Aproximou-se de Mitty, que tomava um gole de água de seu cantil, sentado calmamente sobre uma rocha úmida.
— Mitty. Podemos conversar?
O príncipe ergueu os olhos e respondeu com naturalidade.
— Claro, amigo. — Deu um leve gesto com a cabeça e apontou para uma pedra próxima. — Sente-se.
Bartolomeu assentiu, suspirando antes de se acomodar.

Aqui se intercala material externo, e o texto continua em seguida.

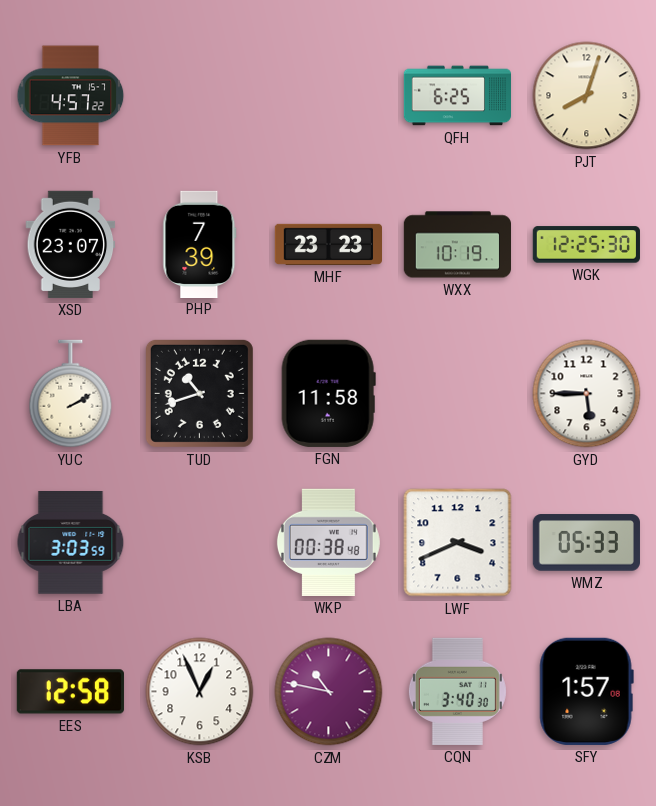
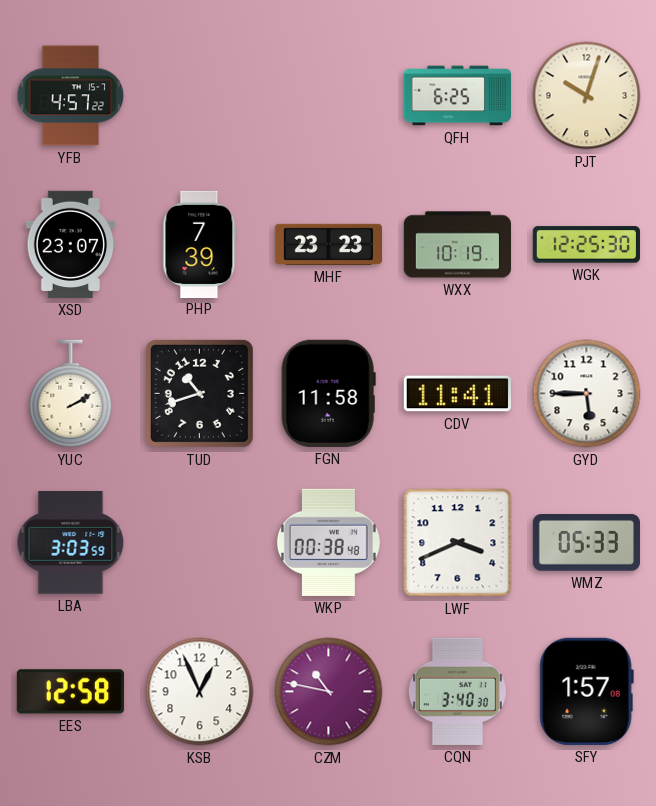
PJT: 8:03 -> 10:03
CDV: none -> 11:41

— É o seguinte... Sei que você não concorda muito com a situação do Romeu e do meu irmão, mas, por favor, peço que, pelo bem da equipe, tente se controlar ao fazer seus comentários. Eles estão dando um duro danado também.
Mitty olhou para o chão por um instante antes de responder, a voz firme e sem hesitação.
— Olha. Eu, realmente, não concordo e deixo a minha posição bem clara. Não se preocupe, eles não ficando no meu caminho.
A resposta direta deixou Bartolomeu inquieto. Ele tentou, mais uma vez, apelar para o bom senso do amigo.
— Vamos lá. Sei que você é uma pessoa do bem...
— Ser do bem não quer dizer que eu tenha que fechar meus olhos. Eles podem viver em Costa Estrela. Tem muitas pessoas iguais a eles lá. — Retrucou Mitty, preso a julgamentos e preconceitos que não cabiam mais no mundo em mudança à sua volta.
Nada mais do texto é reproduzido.